Hamlet: An Interpretation 5
By Steve
- 328 reads
Sophocles is not absolutely one of my heroes. He is the most conformist of all great Greek playwrights. Oedipus Tyrannos is not one of my favorite plays. The construct of Oedipus Tyrannos is that the garden of the city-state of Thebes is an "unweeded garden" more or less and the personage who needs to be weeded out is "Oedipus" because he has unintentionally committed an act of hubris (incest) which causes Thebes to be an "overweeded garden." Hubris is often used as a reason for character assassinations in the Media nowadays, but sooner and later you realize the very people accusing other people of hubris are titanically proud and arrogant people themselves. In fact, it is almost arbitrary how people assign blame in America. Blame has to do with scapegoating. As Wittengstein once observed, "If you can be just, be just. If you can't, be arbitrary." More or less what he said. But these people do not even think about justice because they are Postmodernists which pretty much means you are a solipsist. Some of these people contract a deadly disease and think everything is a joke. Objective diseases do exists. STD'S are what makes us civil to each other.

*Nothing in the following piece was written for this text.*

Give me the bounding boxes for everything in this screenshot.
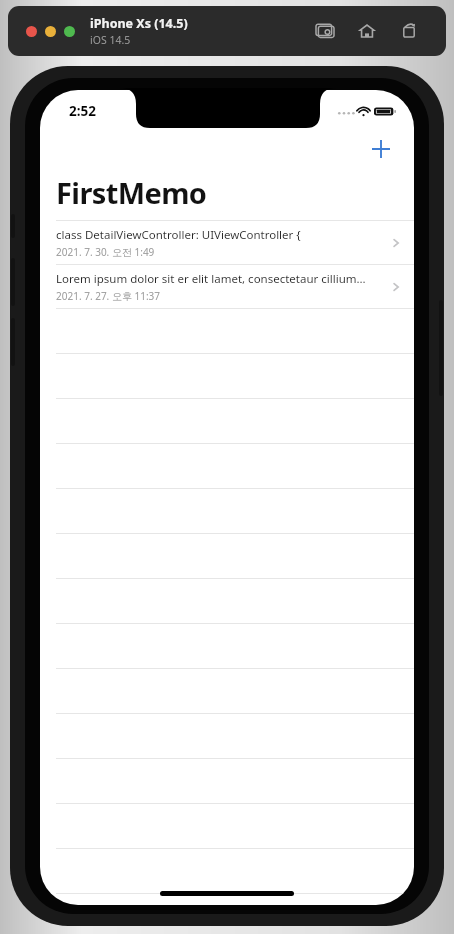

On a more serious level, Aristotle in his Poetics, outlined the main structure of most plays. There is the setting, the protagonist, the antagonist, the conflict, and the recognition, and the resolution. Personally, I never follow these structures. I much prefer the novels and plays of Samuel Beckett. But at the same time, these structures exist as metastructures in even the most avantgarde novels. In Hamlet, the recognition occurs very late in the play because of transferrence. He is transferring his desire to kill his father to a whole serious of other characters. He is literally like a serial killer, transferring the castration-anxiety that the father has projected and phallicized on the son as revenge for wanting to kill the father. Instead of killing the father, Hamlet ends up killing psychologically or otherwise those who are often very close to him. Anthropolgists speak of the "scale of affections." He ends up killing 10 or 12 people. I'm from MIT and I can't count. The repetition compulsion caused by early childhood trauma compensated for by his sublimation of his true father finds no outlet. But Hamlet can get hobbies and go through an "agon" that helps him deal with these problems but he doesn't.